5.17. Alerts #

PPEM supports sending alerts to users and user groups via email to monitor agents, hosts, and instances. To send alerts, you must configure an SMTP server.

For an alert to be sent, an alert trigger must fire. An alert trigger fires when the value of a metric is below, equal to, or higher than the specified threshold. Metrics are stored in data sources, for example, in the repository database.

To determine the alert trigger threshold, alert trigger rules are used. An alert trigger rule is a set of one or multiple conditions containing logical operators and values. For example, an alert trigger rule condition can include the > logical operator and the 0 value. With such a rule, the alert trigger fires if the value of the specified metric exceeds 0.

Relations between multiple alert trigger rule conditions are determined by the AND and OR logical connectives.

For alerts to work properly, you must first install and configure logging and monitoring tools.

This section explains how to manage alerts. It includes the following instructions:

Important

The alerts functionality is in the beta phase. Currently, only pgpro-otel-collector metrics can be used for alert triggers. Other existing limitations are specified in the corresponding instructions of this section.

Pre-Configuring Alerts

To work with alerts, you must first pre-configure them in the ppem-manager.yml manager configuration file.

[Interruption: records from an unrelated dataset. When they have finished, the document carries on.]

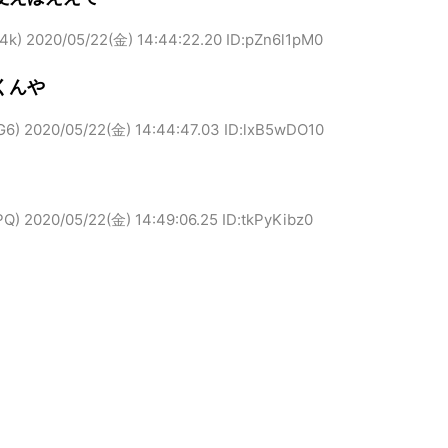
4k)
2020/05/22(金) 14:44:22.20 ID:pZn6l1pM0
くんや
G6)
2020/05/22(金) 14:44:47.03 ID:lxB5wDO10
PQ)
2020/05/22(金) 14:49:06.25 ID:tkPyKibz0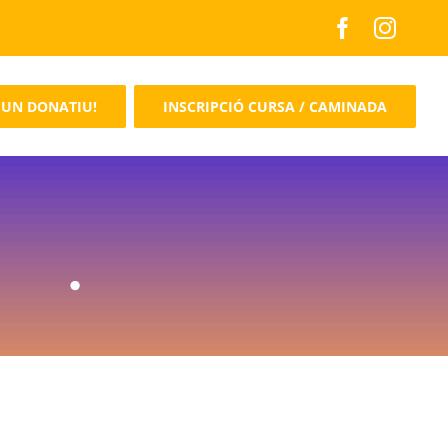
 UN DONATIU!
INSCRIPCIÓ CURSA / CAMINADA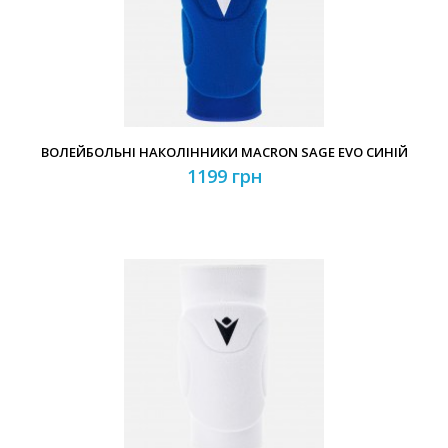
ВОЛЕЙБОЛЬНІ НАКОЛІННИКИ MACRON SAGE EVO СИНІЙ
1199 грн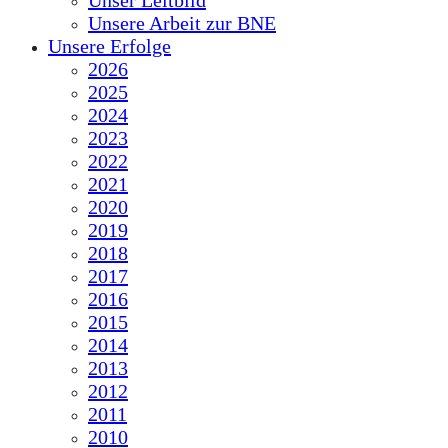
Unser Leitbild
Unsere Arbeit zur BNE
Unsere Erfolge
2026
2025
2024
2023
2022
2021
2020
2019
2018
2017
2016
2015
2014
2013
2012
2011
2010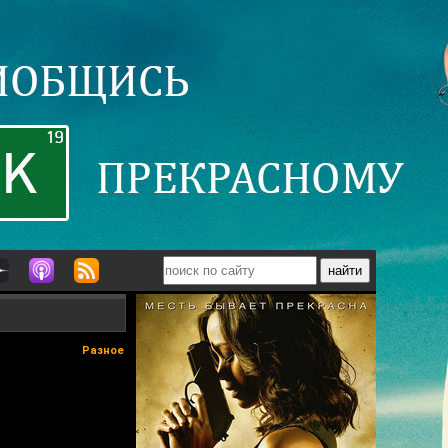
Разное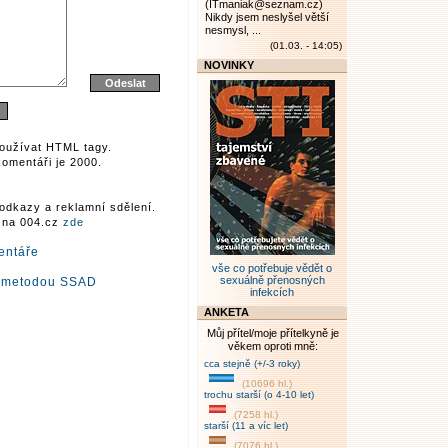
(ITmaniak@seznam.cz)
Nikdy jsem neslyšel větší
nesmysl, ...
(01.03. - 14:05)
NOVINKY
oužívat HTML tagy.
omentáři je 2000.
odkazy a reklamní sdělení.
r na 004.cz
zde
entáře
vše co potřebuje vědět o
sexuálně přenosných
a metodou SSAD
infekcích
ANKETA
Můj přítel/moje přítelkyně je
věkem oproti mně:
cca stejně (+/-3 roky)
(10696 hl.)
trochu starší (o 4-10 let)
(7258 hl.)
starší (11 a víc let)
(7076 hl.)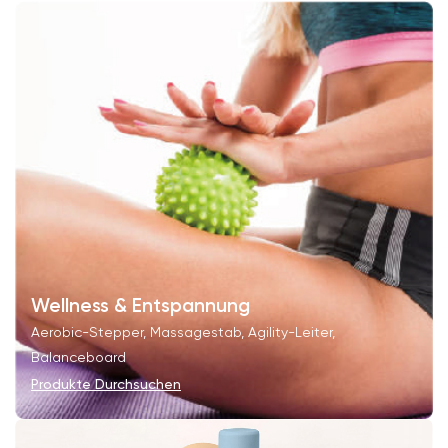
Wellness & Entspannung
Aerobic-Stepper, Massagestab, Agility-Leiter,
Balanceboard
Produkte Durchsuchen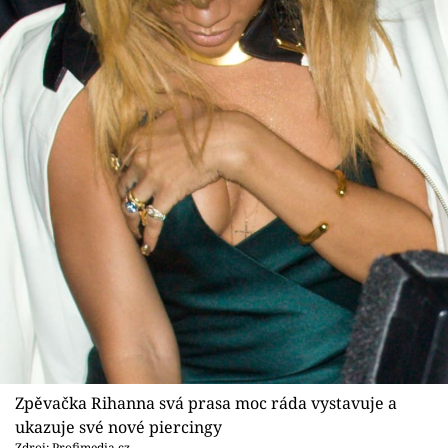
Zpěvačka Rihanna svá prasa moc ráda vystavuje a
ukazuje své nové piercingy
Zdroj: Profimedia.cz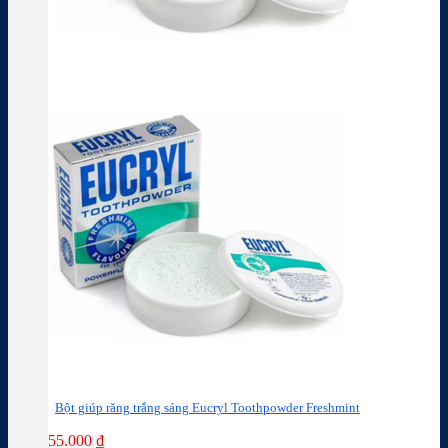
Bột giúp răng trắng sáng Eucryl Toothpowder Freshmint
55.000
₫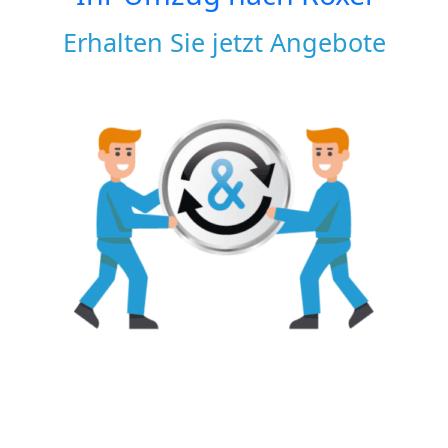
Erhalten Sie jetzt Angebote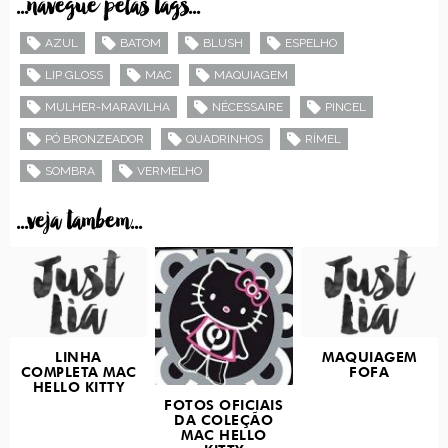
...navegue pelas tags...
AZUL
BATOM
BLUSH
ESPELHO
LIP GLOSS
MAC
MAQUIAGEM
MULHER-MARAVILHA
NÉCESSAIRE
PINCEL
PÓ BRONZEADOR
QUADRINHOS
RÍMEL
SOMBRA
VERMELHO
...veja tambem...
LINHA
MAQUIAGEM
COMPLETA MAC
FOFA
HELLO KITTY
FOTOS OFICIAIS
DA COLEÇÃO
MAC HELLO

You can specify the following parameters:

alerts:
  metrics:
    request_chunk_size: number_of_instance_IDs
  cleanup_grace_period: alert_cleanup_interval_if_no_data_is_received
  scheduler:
    interval: interval_for_checking_new_alerts
    initial_delay: delay_for_starting_alert_scheduler
    timeout: timeout_for_updating_alert_trigger_rules
  delayed_data:
    is_enabled: true or false
    data_delay: default_data_arrival_delay_for_all_sources
    datasource_delays:
      metrics: delay_for_metrics_arrival
      logs: delay_for_log_arrival
    max_delay: maximum_allowed_data_arrival_delay
    is_adaptive_delay: true or false
  notifier:
    num_workers: number_of_concurrent_workers
    worker_batch_size: number_of_alerts_in_one_batch
    worker_interval: interval_for_checking_new_alerts
    backoff_base: exponential_backoff_calculation_duration
    max_retries: maximum_number_of_alert_attempts
    notification_timeout: alert_timeout
    janitor_interval: janitor_worker_polling_interval
    stale_processing_timeout: stale_alert_processing_timeout
  email:
    is_enabled: true or false
    smtp:
      host: SMTP_server_hostname_or_IP
      port: SMTP_server_port
      username: username_for_SMTP_server_authentication
      password: password_for_SMTP_server_authentication
      from: alert_sender_email
      timeout: SMTP_server_connection_timeout
      use_starttls: true or false
      use_ssl: true or false
      tls:
        insecure_skip_verify: true or false
        root_ca_path: path_to_root_CA

Where:

  • metrics: The parameters of sending requests to the metrics plugin.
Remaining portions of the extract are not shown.